Shrinking inventory and a shift toward short sales is causing analysts at Bank of America Merrill Lynch (BAC) to dramatically revise their predictions of how high home prices will travel this year and next.

After saying earlier in the year that national home prices in 2012 will rise just 0.5%, analysts at the bank now feel they will go as high as 2% this year. They also beefed up their 2013 forecast from .3% to 2%.

Most Americans interviewed by Fannie Mae believe home prices will increase at least 1.4% over the next 12 months, the government-sponsored enterprise said.

The trajectory for the next several years changed little, however. The bank forecasts cumulative appreciation of 44% over the next ten years.

The revisions for 2012 and 2013 are a result of two national trends: inventory declining by more than analysts expected and a shift toward short sales as a means of liquidating delinquent loans.
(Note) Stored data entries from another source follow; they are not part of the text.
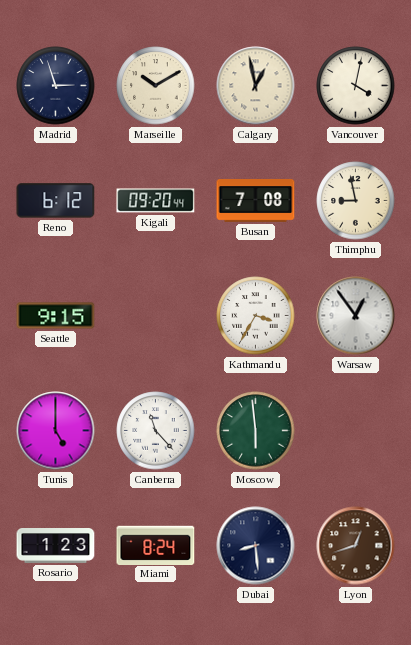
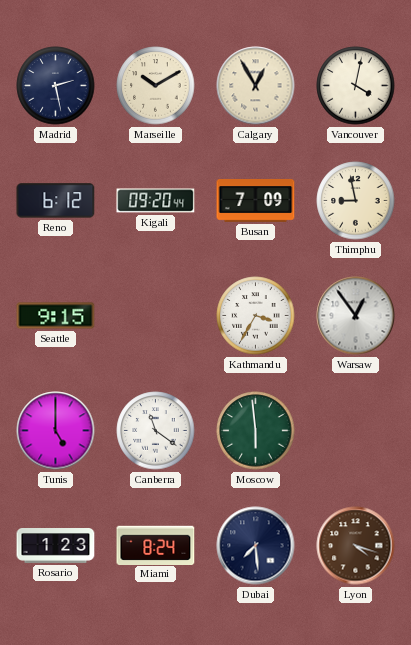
Madrid: 2:57 -> 2:28
Calgary: 12:58 -> 12:55
Busan: 7:08 -> 7:09
Canberra: 11:23 -> 11:21
Dubai: 8:29 -> 7:29
Lyon: 12:42 -> 4:18
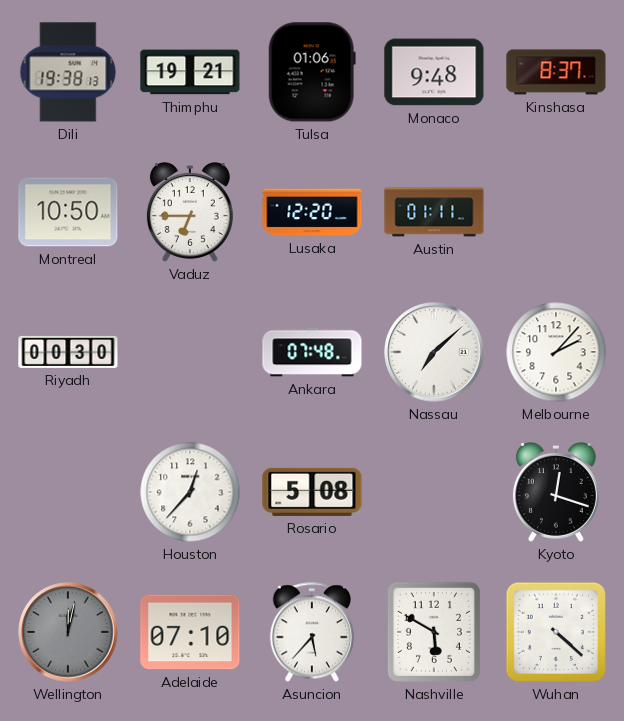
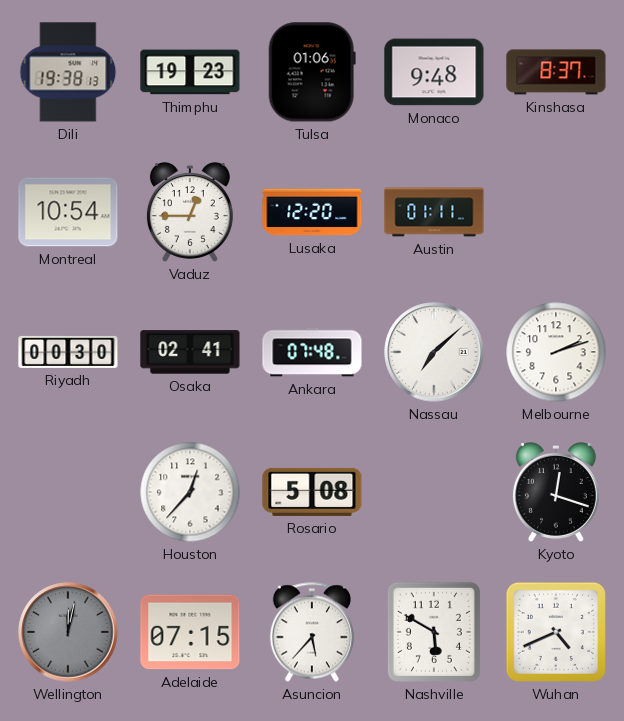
Thimphu: 19:21 -> 19:23
Montreal: 10:50 -> 10:54
Vaduz: 6:45 -> 12:45
Osaka: none -> 02:41
Melbourne: 2:07 -> 2:12
Adelaide: 07:10 -> 07:15
Wuhan: 4:22 -> 4:41
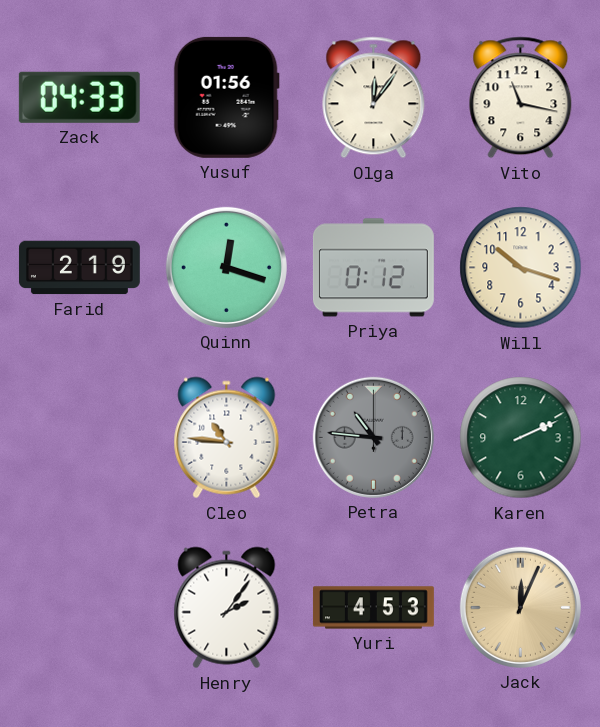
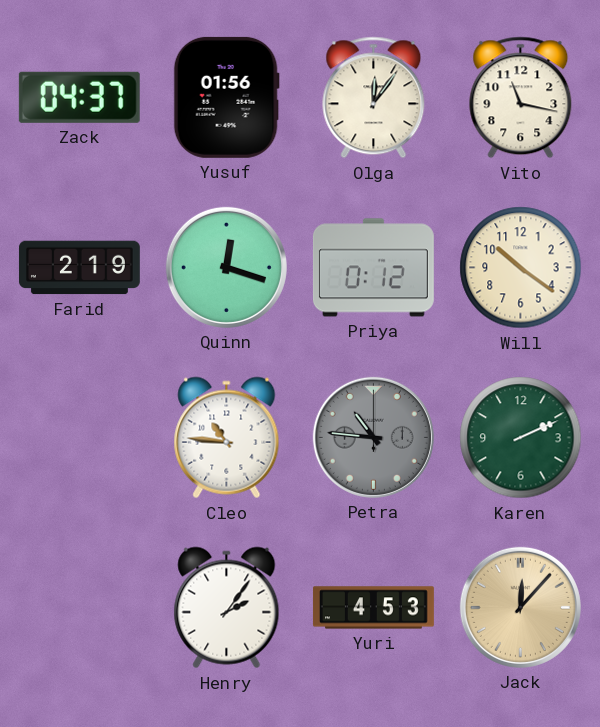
Zack: 04:33 -> 04:37
Will: 10:18 -> 10:21
Jack: 12:04 -> 12:07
The slower flow of distressed homes to the market and less non-distressed inventory is resulting in the depressed inventory. And housing turnover has fallen to a historic low, particularly for turnovers not due to foreclosure. A reduction in turnover not only translates to less supply, it also curbs demand.
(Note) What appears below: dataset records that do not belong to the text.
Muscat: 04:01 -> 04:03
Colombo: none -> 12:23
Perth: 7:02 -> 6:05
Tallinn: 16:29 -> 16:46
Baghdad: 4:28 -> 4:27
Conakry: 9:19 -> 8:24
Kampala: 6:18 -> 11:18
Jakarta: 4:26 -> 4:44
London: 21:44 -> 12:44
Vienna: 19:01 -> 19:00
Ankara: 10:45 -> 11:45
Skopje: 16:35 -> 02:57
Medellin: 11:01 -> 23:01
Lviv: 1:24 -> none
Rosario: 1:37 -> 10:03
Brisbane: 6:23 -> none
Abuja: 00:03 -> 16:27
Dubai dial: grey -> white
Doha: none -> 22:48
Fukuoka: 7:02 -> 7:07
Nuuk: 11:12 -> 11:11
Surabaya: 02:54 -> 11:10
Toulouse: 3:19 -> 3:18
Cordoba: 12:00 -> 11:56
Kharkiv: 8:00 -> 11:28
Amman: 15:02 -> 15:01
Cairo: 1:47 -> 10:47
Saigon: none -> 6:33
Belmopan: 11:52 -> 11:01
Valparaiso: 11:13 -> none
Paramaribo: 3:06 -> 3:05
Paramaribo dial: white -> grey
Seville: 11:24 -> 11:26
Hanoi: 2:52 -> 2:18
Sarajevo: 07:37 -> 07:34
“There are a few interrelated reasons for the exceptionally low rate of turnover. Most important is the health of the economy,” BofA analysts said. “With low-income growth and high unemployment, there are fewer “move-up” buyers and slower household formation.”
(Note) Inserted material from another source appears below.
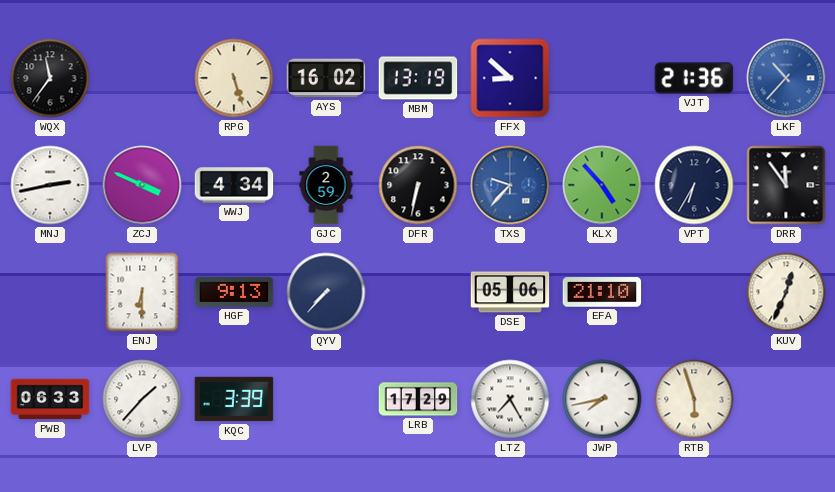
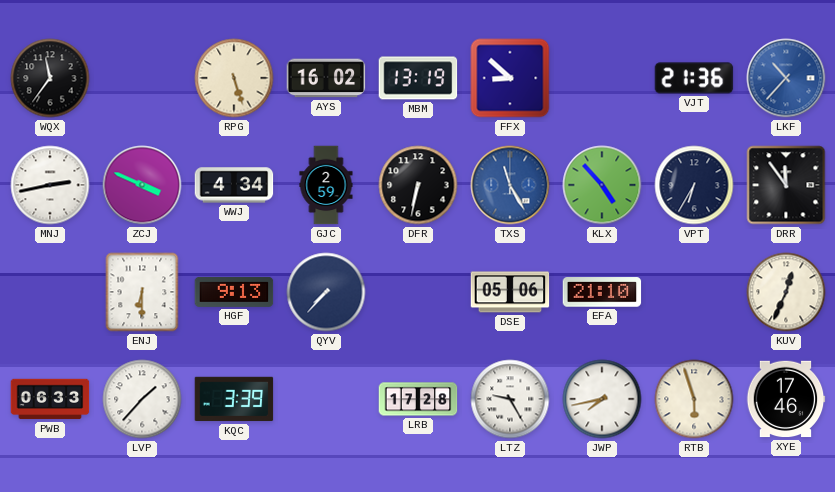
TXS: 9:37 -> 11:25
LRB: 17:29 -> 17:28
LTZ: 7:25 -> 9:25
XYE: none -> 17:46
A shift toward more favorable disposition strategies is also occurring, with the number of short sales increasing over the past several months. Short sales typically sell at roughly a 15% discount to non-distressed properties while REO sales sell at roughly a 40% discount. The larger discounts for REO sales can be due to factors such as neglect of basic home maintenance as the home goes through the more extensive foreclosure process.

“Recognizing the better execution through a short sale, mortgage servicers are increasingly employing the short sale strategy to dispose of homes when the borrower goes delinquent,” BofA said. “Because of this, we anticipate that the share of short sales over REO will continue to grow.”

RealtyTrac vice president Daren Blomquist told HousingWire the financial incentive for lenders somewhat favors the short sale disposition model since the average short sale brings in about $175,000. That is much higher than the average REO resale, with average sales hovering in the $147,000 range.

Analysts still expect home price to soften around the turn of the year with quarterly declines in the fourth quarter and first quarter of 2013. “That said, prices should remain positive on a year-over- basis,” they said. “The recovery has begun, but we caution that it will be gradual and bumpy at the start.”

The weakening forecasts in the next two quarters is a reflection of analysts’ expectations that gross domestic product growth will slip to 1% in the fourth quarter. The slowdown owes to an uncertainty shock brought on by the fiscal cliff.

“When faced with an uncertain economic and regulatory environment, corporations will likely slow investment in equipment and software and consumers will cut back spending on big-ticket items such as autos and homes,” BofA said. “We therefore expect home sales to slow at the end of the year, which will push up months supply.”

And adding to higher months supply is the acceleration in the foreclosure process, which will result in a modest pickup in the flow of distressed properties. Analysts suspect the seasonal factors for the Case-Shiller index have were too large this past winter, biasing prices higher. They therefore risk being too low next winter and hence bias prices lower.